So, it seems we don’t just have an issue eating our horses, but also our hens. A recent article by Sarah Boesveld of the National Post, brought my attention back to a rather interesting consideration: “the urban chicken movement.”
You’ve heard of it, yes? The desire many urbanites have, to produce their own food? Well, it appears the hours of slogan-writing, signature-signing and band-wagon-jumping, were far easier than the day-to-day responsibilities of actually owning livestock. In fact, many urban farmers have decided to give up their commitment to chicken production. How do they move on? Well, according to the aforementioned article, undesirable chickens are being dropped off at animal shelters and sanctuaries in mass.
Side note: I wonder how many of said shelters are free-range?
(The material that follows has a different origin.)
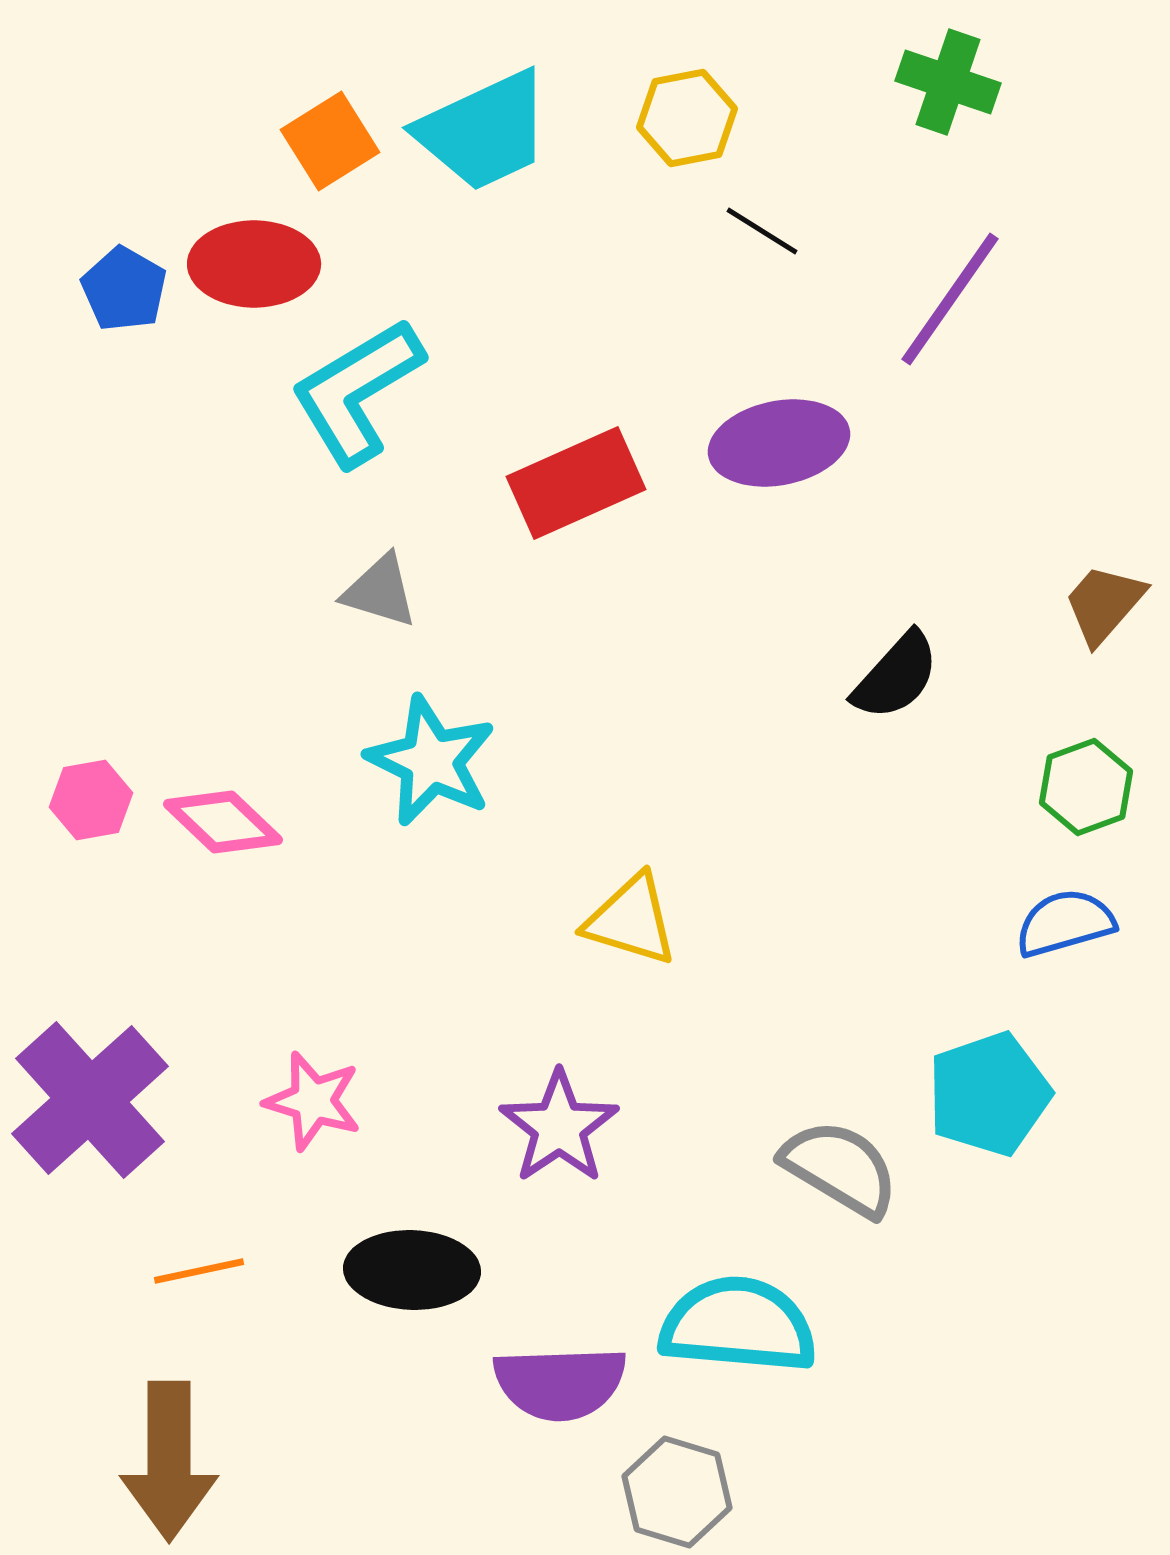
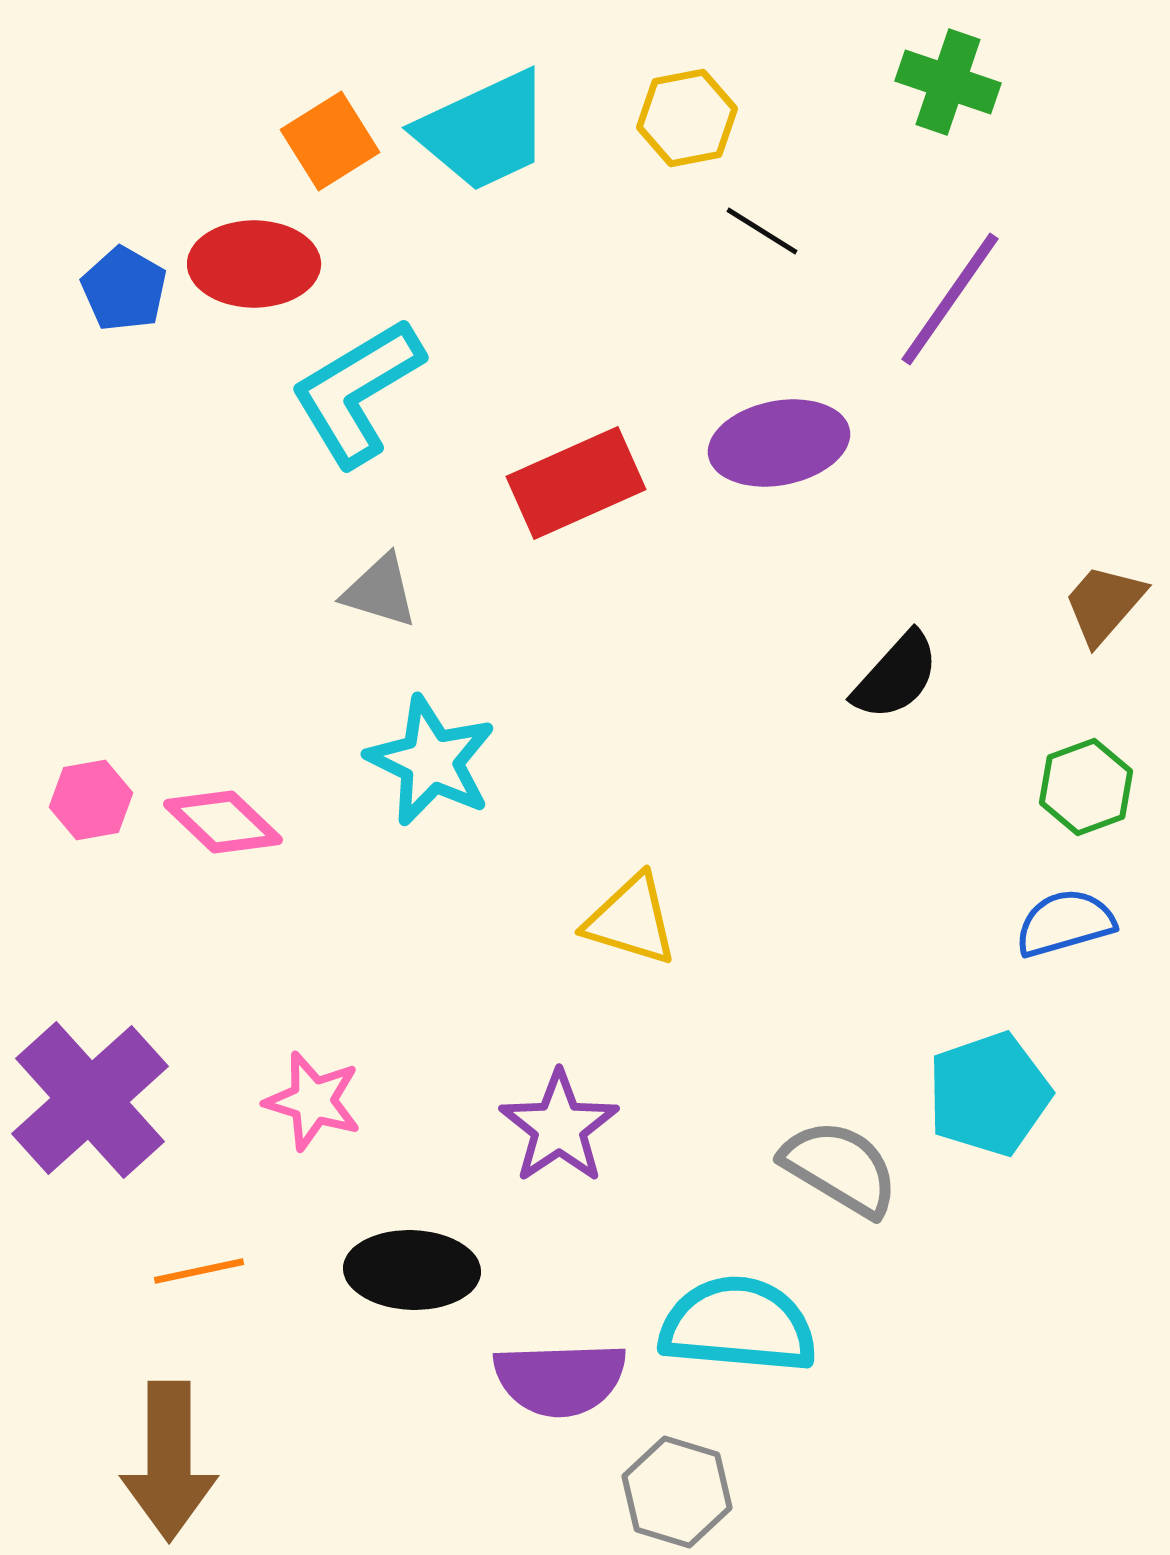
purple semicircle: moved 4 px up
Okay, okay. I’m being a bit brash. Don’t get me wrong. I’m completely for urban agriculture. I’m also for a production system that is not entirely composed of large scale farms. Consumers should have a choice, sure, and should be given the opportunity to help in food production wherever possible. But, the second I see “movement” in the description of an activity/event, I am skeptical. Have the people involved really done their research? Or are their desires to be involved based solely on their emotions? Are they thinking as individuals, or as a flock?
Regardless, identifying problems is the easy part. It’s coming up with solutions that can be dreadfully difficult. But, I have a proposal. A compromise, really.
If city councils decide to allow urban chicken farming, perhaps they should also institute mandatory licensing? Owners of dogs and cats are required to have a license for their animals, no? Perhaps anyone deciding to partake in urban agriculture should have some form of credential. In the case of raising chickens, we could set up a mandatory three-day course on biosecurity, noise bylaws, manure management, safe food handling and how to butcher/clean/cook chickens. The course would be fun, hands-on and provide interested individuals with networking and knowledge-transfer opportunities. Those who don’t pass the course, will not be licensed to farm chickens within city limits. Those who do, can proudly hang a weather-proof copy of the certificate on their fence with a full understanding of the work that goes into maintaining a backyard coop.
If you’re going to invest in chickens, don’t be one.